What started as a trickle has become a torrent.
In 2002, the number of small breweries canning beer stood at one. Now, according to the website www.craftcans.com, that number has swelled to 290.
Lost Rhino Brewing in Ashburn, Va., rushed out 12-ounce cans of two of its beers – Rhino Chasers Pils and Face Plant IPA – in time for Memorial Day cookouts. Heavy Seas Beer in Baltimore plans this month to ship two canned brands: Loose Cannon, its American-style IPA, and Davy Jones Lager, an amber lager in the Anchor Steam mold. Devil’s Backbone Brewing in Lexington, Va., was prepping for a second canning run of its Striped Bass Pale Ale this month. And DC Brau has doubled the number of canned offerings, with Penn Quarter Porter, On the Wings of Armageddon (a super-hoppy imperial IPA) and summer seasonal El Hefe Speaks (a Bavarian-style wheat beer) joining its three pale ales.
But the banner headline might be the conversion of the industry’s leading naysayer.
Jim Koch, chairman of Boston Beer, once had little regard for beer in aluminum cylinders. When he purchased a Cincinnati brewery in 1994, he got rid of the canning line. In 2005, he circulated a Beer Drinker’s Bill of Rights that stated in part: “Beer shall be offered in bottles, not cans, so that no brew is jeopardized with the taste of metal.”
Fast forward to 2013: The first 12-packs of Samuel Adams Boston Lager and Samuel Adams Summer Ale cans are stacked in supermarkets. Samuel Adams Oktoberfest will join them later this year.
“What changed is the quality of the can lining,” explained Koch of his about-face. “Beer used to pick up a solvent-like character from the solvent-based linings. Now they use water-based linings.”
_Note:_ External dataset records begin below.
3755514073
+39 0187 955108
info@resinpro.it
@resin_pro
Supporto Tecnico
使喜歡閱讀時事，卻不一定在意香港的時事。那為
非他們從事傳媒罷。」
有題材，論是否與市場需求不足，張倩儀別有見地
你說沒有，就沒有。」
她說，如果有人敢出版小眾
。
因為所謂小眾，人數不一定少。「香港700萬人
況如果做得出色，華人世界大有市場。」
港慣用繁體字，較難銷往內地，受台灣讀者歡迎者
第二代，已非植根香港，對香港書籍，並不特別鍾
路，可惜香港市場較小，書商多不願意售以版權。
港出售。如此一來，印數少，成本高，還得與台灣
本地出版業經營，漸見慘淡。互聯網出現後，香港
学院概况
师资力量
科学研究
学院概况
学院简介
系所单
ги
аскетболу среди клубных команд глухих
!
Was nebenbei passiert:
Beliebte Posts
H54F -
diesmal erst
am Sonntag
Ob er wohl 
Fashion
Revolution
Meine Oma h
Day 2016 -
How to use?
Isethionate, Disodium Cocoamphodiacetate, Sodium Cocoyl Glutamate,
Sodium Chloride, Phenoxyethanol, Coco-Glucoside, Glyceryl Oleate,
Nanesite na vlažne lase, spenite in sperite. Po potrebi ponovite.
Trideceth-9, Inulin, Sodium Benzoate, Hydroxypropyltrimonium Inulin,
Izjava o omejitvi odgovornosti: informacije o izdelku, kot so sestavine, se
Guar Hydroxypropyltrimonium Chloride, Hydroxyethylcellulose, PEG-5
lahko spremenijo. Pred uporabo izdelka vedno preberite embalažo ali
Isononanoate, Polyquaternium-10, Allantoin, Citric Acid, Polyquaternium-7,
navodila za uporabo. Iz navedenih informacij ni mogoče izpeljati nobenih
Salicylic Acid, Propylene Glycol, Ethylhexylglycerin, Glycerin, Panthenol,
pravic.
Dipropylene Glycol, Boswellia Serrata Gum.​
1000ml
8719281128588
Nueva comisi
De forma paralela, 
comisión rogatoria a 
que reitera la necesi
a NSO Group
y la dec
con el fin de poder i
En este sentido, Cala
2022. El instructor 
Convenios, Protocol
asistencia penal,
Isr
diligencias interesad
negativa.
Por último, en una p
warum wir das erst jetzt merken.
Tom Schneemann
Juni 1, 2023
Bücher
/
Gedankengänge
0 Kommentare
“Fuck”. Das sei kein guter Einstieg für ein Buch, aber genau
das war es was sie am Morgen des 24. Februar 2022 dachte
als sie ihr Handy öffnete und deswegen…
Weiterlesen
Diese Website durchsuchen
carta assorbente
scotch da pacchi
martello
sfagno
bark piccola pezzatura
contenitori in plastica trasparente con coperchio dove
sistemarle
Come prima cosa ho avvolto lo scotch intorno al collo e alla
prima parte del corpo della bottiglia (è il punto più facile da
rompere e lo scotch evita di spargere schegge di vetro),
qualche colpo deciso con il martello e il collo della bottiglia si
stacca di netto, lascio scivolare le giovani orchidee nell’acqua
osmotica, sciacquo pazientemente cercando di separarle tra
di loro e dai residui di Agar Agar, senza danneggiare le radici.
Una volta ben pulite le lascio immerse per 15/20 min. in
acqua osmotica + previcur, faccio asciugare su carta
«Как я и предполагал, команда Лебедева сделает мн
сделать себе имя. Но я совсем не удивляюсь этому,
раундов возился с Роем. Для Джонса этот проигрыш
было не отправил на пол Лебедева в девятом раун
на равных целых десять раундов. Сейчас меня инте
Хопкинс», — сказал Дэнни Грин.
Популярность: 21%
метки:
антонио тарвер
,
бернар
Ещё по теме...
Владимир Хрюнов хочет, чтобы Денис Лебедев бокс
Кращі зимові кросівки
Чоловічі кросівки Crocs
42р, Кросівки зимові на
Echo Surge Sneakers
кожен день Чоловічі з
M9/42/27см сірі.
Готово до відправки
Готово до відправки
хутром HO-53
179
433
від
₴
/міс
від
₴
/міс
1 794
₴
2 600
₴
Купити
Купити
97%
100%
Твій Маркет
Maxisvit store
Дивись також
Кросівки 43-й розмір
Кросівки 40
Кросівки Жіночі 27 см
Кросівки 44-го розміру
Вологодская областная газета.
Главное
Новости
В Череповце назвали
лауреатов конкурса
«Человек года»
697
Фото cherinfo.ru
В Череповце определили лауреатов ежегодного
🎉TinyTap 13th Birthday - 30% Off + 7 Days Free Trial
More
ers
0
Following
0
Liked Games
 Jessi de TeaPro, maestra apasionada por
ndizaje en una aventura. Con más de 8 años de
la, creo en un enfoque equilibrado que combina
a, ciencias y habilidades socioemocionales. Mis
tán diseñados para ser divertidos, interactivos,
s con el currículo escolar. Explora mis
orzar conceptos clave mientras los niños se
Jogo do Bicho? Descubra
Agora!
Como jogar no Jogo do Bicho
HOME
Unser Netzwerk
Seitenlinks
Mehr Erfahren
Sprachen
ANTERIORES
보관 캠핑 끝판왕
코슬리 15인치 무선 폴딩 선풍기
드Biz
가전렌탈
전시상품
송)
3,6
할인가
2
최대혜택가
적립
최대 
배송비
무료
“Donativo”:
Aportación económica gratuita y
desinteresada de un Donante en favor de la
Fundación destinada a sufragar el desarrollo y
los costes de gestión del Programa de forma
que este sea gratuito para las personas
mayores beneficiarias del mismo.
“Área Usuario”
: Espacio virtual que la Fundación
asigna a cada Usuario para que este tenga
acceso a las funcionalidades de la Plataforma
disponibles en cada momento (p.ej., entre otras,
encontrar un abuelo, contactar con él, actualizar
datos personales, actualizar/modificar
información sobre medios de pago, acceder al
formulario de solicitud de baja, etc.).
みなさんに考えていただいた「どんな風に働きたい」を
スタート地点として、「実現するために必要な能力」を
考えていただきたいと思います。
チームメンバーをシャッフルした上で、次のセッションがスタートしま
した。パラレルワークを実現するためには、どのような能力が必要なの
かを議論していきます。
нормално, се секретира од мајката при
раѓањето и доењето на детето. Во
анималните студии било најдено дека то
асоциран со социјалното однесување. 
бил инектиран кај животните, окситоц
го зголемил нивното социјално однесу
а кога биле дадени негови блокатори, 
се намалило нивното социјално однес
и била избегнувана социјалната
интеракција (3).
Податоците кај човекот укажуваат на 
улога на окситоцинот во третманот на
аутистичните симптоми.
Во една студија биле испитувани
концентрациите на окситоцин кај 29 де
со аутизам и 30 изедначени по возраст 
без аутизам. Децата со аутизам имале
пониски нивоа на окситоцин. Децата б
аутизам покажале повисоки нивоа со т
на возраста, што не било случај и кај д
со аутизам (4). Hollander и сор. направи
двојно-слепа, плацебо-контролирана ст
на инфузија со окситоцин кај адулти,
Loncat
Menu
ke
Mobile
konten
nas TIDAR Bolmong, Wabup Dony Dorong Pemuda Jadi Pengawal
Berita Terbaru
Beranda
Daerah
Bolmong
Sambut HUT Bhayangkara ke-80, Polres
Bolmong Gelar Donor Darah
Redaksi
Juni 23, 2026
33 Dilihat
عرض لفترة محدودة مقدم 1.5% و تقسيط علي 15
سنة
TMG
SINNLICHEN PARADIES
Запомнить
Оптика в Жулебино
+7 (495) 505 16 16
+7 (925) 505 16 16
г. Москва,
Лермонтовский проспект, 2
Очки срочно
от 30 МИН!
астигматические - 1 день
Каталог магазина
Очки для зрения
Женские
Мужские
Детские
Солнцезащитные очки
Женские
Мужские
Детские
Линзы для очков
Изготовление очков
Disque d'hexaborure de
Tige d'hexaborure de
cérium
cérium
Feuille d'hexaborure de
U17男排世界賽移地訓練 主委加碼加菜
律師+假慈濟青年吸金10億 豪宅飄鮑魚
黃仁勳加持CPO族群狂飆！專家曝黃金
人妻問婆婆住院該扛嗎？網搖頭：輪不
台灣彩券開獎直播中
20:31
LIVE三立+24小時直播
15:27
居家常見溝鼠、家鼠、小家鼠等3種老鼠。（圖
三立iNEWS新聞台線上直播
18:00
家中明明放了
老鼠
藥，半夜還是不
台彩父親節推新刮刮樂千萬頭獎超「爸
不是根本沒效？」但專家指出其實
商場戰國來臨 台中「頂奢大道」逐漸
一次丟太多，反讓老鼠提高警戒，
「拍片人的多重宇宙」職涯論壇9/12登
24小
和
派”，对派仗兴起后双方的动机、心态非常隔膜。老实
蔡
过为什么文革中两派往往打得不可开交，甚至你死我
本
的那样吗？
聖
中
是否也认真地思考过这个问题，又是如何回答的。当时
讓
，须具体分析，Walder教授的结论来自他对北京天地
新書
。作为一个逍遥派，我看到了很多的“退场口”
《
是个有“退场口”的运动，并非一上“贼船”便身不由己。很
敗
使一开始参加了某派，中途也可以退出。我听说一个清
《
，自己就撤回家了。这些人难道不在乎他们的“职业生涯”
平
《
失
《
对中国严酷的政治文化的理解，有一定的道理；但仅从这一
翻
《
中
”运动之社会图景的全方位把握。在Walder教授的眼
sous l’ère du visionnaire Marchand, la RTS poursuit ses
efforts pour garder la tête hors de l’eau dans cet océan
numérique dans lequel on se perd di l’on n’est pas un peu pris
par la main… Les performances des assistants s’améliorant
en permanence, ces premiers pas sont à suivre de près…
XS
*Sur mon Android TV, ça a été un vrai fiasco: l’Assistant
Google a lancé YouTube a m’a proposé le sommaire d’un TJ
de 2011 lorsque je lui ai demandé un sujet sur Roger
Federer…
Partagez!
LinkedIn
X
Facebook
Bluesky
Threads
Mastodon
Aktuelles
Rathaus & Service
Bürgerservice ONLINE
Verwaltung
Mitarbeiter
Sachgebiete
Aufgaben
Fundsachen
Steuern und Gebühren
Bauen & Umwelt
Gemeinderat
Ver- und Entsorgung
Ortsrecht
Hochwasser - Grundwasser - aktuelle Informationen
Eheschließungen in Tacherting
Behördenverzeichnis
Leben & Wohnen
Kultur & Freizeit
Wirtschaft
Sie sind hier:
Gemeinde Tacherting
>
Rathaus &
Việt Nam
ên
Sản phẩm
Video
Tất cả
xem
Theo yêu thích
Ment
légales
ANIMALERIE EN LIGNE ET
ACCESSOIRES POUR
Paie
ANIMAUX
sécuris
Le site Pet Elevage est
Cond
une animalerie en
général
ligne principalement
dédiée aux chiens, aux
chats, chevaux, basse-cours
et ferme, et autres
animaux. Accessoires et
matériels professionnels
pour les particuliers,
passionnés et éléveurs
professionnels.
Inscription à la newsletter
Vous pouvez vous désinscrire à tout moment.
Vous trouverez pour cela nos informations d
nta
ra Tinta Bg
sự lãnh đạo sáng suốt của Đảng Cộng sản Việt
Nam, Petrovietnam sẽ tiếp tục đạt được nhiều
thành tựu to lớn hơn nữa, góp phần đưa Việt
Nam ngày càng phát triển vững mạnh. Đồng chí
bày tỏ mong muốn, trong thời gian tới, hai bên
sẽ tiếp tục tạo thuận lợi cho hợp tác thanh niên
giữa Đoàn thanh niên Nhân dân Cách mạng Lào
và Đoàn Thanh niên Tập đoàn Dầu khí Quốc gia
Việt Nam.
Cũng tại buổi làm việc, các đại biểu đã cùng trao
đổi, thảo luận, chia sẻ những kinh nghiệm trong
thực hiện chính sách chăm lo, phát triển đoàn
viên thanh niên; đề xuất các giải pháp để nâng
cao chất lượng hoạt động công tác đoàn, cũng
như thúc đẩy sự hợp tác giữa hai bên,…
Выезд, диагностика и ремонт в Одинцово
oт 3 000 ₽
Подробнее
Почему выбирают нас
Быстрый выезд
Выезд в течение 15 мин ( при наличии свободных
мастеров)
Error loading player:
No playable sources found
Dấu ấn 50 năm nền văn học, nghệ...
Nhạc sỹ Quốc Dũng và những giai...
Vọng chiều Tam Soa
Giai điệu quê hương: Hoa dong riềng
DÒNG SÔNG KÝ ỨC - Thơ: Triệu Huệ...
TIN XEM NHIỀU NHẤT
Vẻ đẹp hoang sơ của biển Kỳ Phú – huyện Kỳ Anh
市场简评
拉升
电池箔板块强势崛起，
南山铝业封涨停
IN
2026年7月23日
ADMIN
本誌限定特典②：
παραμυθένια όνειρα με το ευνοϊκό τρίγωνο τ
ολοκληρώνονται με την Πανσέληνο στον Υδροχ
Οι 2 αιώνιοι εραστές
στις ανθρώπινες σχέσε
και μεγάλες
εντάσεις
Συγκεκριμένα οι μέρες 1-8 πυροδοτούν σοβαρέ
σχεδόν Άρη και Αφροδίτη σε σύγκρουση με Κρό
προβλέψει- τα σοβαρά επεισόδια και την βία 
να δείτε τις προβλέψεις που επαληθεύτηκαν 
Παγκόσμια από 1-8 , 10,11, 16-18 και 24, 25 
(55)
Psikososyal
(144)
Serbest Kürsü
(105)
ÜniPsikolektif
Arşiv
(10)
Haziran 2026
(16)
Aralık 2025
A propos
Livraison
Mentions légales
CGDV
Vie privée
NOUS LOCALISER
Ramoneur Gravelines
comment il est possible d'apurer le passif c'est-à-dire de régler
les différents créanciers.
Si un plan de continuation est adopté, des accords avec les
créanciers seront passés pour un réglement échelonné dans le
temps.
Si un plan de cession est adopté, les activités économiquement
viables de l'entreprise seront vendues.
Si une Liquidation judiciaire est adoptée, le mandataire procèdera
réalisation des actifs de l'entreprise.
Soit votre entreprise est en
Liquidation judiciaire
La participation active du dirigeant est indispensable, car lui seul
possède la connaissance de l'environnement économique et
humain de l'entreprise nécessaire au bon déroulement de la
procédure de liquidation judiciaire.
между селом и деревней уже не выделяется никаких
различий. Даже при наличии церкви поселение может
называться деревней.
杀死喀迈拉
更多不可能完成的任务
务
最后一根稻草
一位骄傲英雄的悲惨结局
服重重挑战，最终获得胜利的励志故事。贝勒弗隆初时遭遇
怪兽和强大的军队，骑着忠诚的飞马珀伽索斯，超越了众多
What’s more, “the new linings are more flexible,” he contends, less likely to tear and allow the beer to come into contact with metal. “They’ve proven out, but I wanted to make sure. They crossed a threshold two years ago.”
Nevertheless, Koch says he has spent the past two years and about $1 million designing a better beer can. At first glance, it looks identical to the standard model, but closer examination reveals a wider lid and an opening positioned farther from the edge. The design, says Koch, forces you to open your mouth wider, letting in more air, which enhances the beer’s aroma and flavor.
“It makes a slight but noticeable difference,” he maintains.
Boston Beer isn’t the only craft brewery pioneering a new design. Sly Fox Brewing has found a foolproof way to eliminate the glug-glug-glugging of a can being poured. The Pottstown, Pa., brewery recently became the first North American company to market a beer can with a lid that peels off completely, turning the can into a drinking vessel. Sly Fox has released two brands – Helles Golden Lager and Pikeland Pils – in the package.
Sly Fox’s range extends into New York and New Jersey, and there are plans to expand into the District of Columbia, Maryland and Virginia by the end of the year. But the 360 End cans (as the peel-off design is called) will probably be limited to Pennsylvania. Brian Thiel, regional sales manager for Crown Cork & Seal (the can’s manufacturer), concedes one major problem: anti-littering laws in 36 states might prevent the can’s proliferation. Most of those laws were passed during the 1970s, when sharp-edged pull-tabs were lacerating bare feet and winding up in the gullets of wildlife. Thiel notes the 360 End can is designed to be environmentally friendly. Crown is promoting the can for use at ballparks and concert venues, where the lids can be collected and recycled. The cans also could reduce the need for disposable cups.
“If we had more lawyers on our staff, we’d try to get these laws overturned,” says Tim Ohst, Sly Fox’s brewery operations manager, with a laugh.